The US Federal Bureau of Investigations (FBI) said that the $15.3 million that a Nigerian scammer stole from two Chicago-based firms might not be recovered because the funds were converted to Bitcoin.

Alleged Nigerian Scammer Arrested, But He Apparently Doesn’t Reveal Bitcoin Keys

Nigerian media reported that Olalekan Jacob Ponle, nicknamed Woodberry, organized large-scale business email compromise (BEC) schemes. He targeted employees of two Chicago-based firms and manipulated them to conduct unauthorized transfers to his accounts.

BEC schemes represent phishing-like attacks that target employees by sending them spoof emails that fraudulently represent senior executives. Ponle made company workers believe the email messages came from their chief account officers.

Ponle was arrested last week by the Dubai Police along with Ramon Olorunwa Abbas, aka Hushpuppi, and ten others as a result of the special operation Fox Hunt 2. The group allegedly ran a cyber-fraud worth about $44 million. The scheme was global and involved 1.9 million victims.

All arrested members, including Ponle, have been extradited to the US. They now face charges of conspiracy to commit fraud.

Even though Ponle is in the hands of the US law enforcement, the FBI reportedly said in an affidavit (a statement for use as evidence in court) that the stolen funds Ponle converted to Bitcoin may not be recovered. The FBI specified that the scammer received over $15 million from the two companies between January and September of last year.

Ponle Bitcoin
Olalekan Jacob Ponle, Source: BBC

The FBI didn’t specify why the two US firms might not recover the stolen funds. However, it most likely has to do with blockchain’s immutability and the fact that Ponle is the only person who has access to the private keys related to those funds.

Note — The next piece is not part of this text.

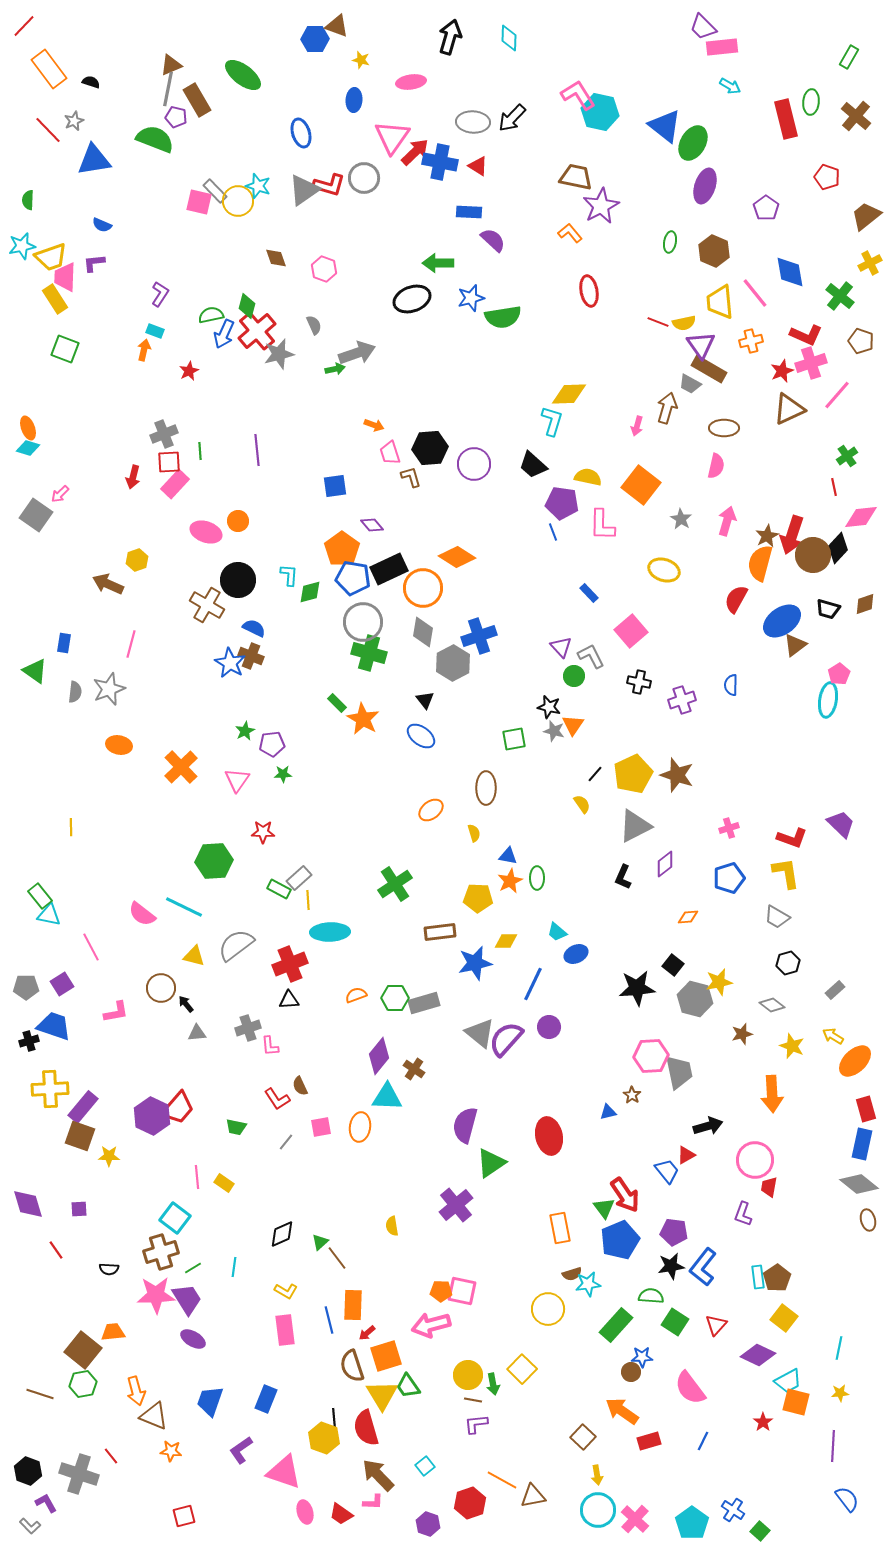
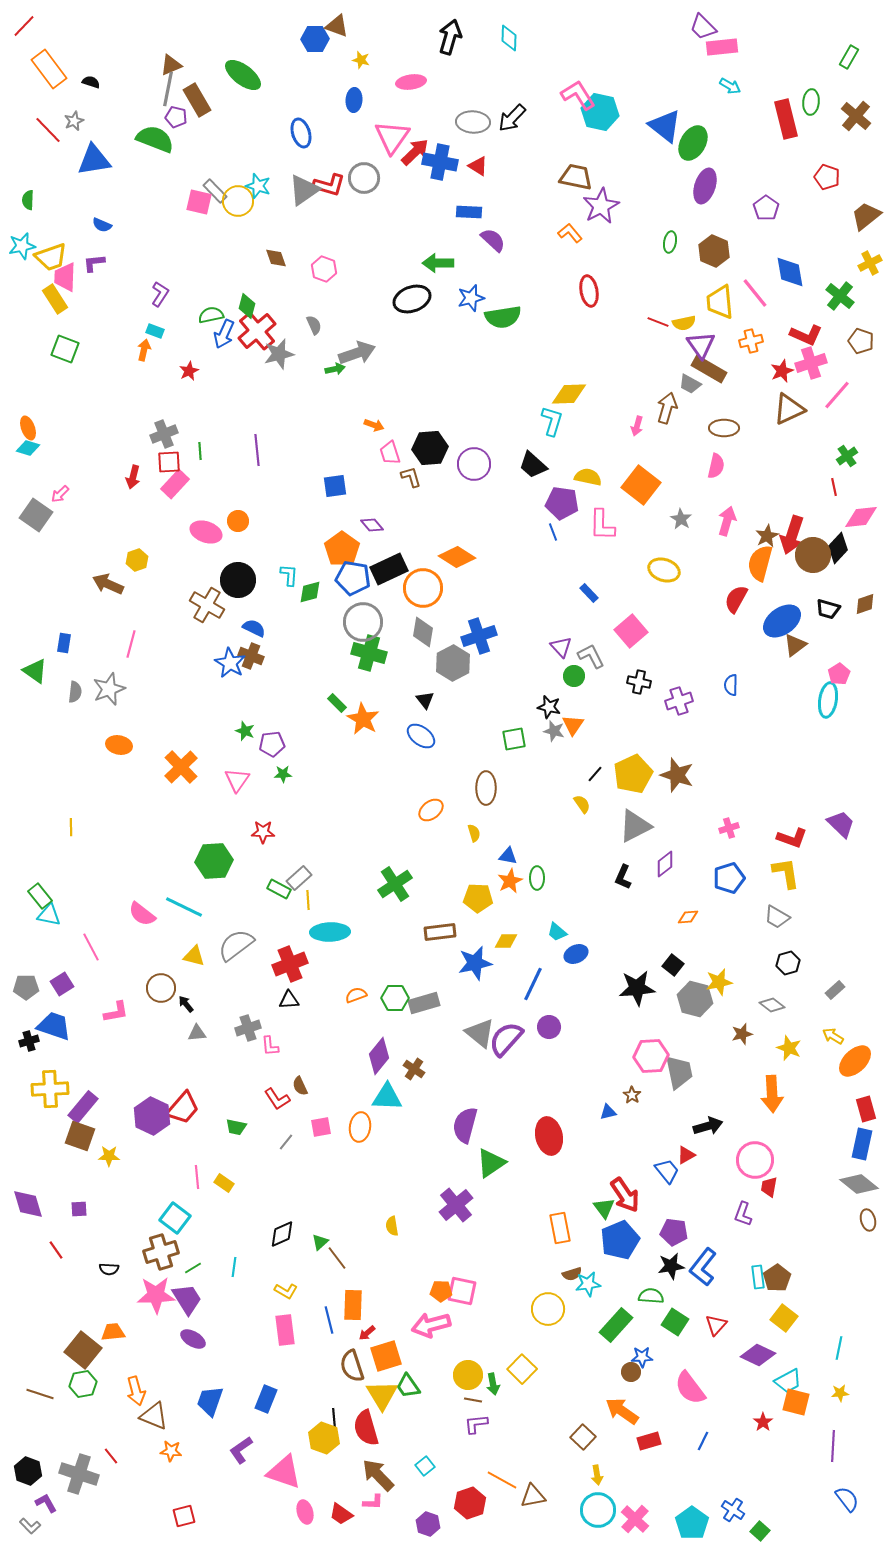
purple cross at (682, 700): moved 3 px left, 1 px down
green star at (245, 731): rotated 24 degrees counterclockwise
yellow star at (792, 1046): moved 3 px left, 2 px down
red trapezoid at (178, 1108): moved 5 px right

Preliminary Data Suggests Ponle Ended Up with $6.7M in BTC

The FBI said that one of the two companies was defrauded of $2.3 million, while the other one lost over $15 million, part of which was eventually moved to a Bitcoin wallet. The affidavit reads:

“Preliminary blockchain analysis indicates that PONLE received at least 1,494.71506296 bitcoin related to these BEC schemes, valued at approximately $6,599,499.98.”

“These schemes resulted in attempted and actual losses to victim companies in the tens of millions. PONLE directed money mules in the US to open bank accounts in the names of victim companies,” the statement added.

The funds from BEC schemes were then transferred by unsuspecting employees to the bank accounts opened by Ponle’s mules. For those unfamiliar, money mules are persons recruited by criminals that share their bank details so that criminals’ money could be deposited.

Ponle then required the mules to exchange the proceeds into Bitcoin and send them to his wallet.